Denmark ISIMIP Workflow Walkthrough

This chapter records what we actually did to build the Denmark weather deliverables, which scripts were involved, where they lived on the remote HPC, what outputs were produced, and how the soil side should be structured if we later extend the Denmark project using the Ethiopia soil-first pattern.

The goal is not just to say "the files were made." The goal is to leave a traceable map that another researcher or intern can follow.
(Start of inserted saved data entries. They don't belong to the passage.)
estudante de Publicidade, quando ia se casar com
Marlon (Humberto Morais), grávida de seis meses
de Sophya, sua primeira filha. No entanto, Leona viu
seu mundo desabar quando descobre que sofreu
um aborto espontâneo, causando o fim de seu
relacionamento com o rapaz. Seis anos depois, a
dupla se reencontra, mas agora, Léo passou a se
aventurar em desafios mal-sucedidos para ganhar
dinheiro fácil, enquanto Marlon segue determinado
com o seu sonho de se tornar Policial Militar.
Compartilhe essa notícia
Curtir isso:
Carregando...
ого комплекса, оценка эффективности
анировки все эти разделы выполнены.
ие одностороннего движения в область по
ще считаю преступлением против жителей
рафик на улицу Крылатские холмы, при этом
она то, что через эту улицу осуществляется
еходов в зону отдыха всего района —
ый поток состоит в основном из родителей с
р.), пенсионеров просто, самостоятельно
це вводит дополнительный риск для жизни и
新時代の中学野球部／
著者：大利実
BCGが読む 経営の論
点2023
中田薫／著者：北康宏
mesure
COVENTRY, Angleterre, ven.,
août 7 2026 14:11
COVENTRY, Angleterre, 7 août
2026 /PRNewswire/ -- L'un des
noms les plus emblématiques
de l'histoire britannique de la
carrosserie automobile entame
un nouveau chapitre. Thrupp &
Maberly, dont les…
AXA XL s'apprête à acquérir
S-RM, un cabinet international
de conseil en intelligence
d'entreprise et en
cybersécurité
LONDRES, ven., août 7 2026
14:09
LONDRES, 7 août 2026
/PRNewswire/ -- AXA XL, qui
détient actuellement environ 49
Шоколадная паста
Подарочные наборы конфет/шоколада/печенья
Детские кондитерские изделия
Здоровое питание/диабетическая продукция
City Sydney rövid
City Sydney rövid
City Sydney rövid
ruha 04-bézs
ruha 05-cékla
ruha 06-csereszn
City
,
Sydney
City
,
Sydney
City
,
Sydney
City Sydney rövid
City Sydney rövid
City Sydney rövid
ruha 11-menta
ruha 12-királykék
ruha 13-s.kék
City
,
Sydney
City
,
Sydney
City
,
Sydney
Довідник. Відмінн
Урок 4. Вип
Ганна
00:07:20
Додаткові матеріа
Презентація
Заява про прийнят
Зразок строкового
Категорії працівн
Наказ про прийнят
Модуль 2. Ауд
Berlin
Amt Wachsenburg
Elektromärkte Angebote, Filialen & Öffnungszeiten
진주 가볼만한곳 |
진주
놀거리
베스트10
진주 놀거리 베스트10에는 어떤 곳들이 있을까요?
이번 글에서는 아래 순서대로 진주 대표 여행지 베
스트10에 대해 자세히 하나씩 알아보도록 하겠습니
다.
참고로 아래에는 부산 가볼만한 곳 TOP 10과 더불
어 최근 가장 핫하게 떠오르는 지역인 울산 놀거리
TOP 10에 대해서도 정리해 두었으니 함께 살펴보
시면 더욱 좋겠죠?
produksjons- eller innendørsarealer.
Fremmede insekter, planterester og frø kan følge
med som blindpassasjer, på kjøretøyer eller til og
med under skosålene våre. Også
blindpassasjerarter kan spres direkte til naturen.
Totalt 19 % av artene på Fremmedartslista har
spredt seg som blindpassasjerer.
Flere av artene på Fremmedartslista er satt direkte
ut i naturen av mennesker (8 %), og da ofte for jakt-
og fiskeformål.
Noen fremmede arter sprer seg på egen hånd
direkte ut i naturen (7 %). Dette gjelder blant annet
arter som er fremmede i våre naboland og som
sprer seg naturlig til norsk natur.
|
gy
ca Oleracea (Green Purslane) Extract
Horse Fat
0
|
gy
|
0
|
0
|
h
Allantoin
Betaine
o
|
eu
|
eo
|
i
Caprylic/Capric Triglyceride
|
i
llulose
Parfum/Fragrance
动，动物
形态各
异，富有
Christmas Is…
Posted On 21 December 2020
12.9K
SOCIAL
The main question we answered

The practical Denmark question was:

"Can we take ISIMIP climate data for Denmark and push it all the way to DSSAT-ready weather outputs, using a workflow that can later be paired with a proper soil pipeline?"

The answer became yes.

By the end of the work, we had:

  • processed Denmark climate NetCDF files in crop-model units
  • parquet zonal summaries
  • TAV and AMP outputs
  • DSSAT .WTH files
  • repaired elevation headers
  • validation of processed units

The real project locations

Denmark climate and weather project on HPC

  • /home/<user>/DEN
  • /home/<user>/DEN/denmark

The denmark folder was created as a clean project wrapper so we would not have to move heavy climate data around unnecessarily.

Ethiopia soil reference project on HPC

  • /home/<user>/Ethiopia
  • /home/<user>/Ethiopia/soil_data

This Ethiopia project is important because it already demonstrates the soil-first pattern that we want future projects to follow.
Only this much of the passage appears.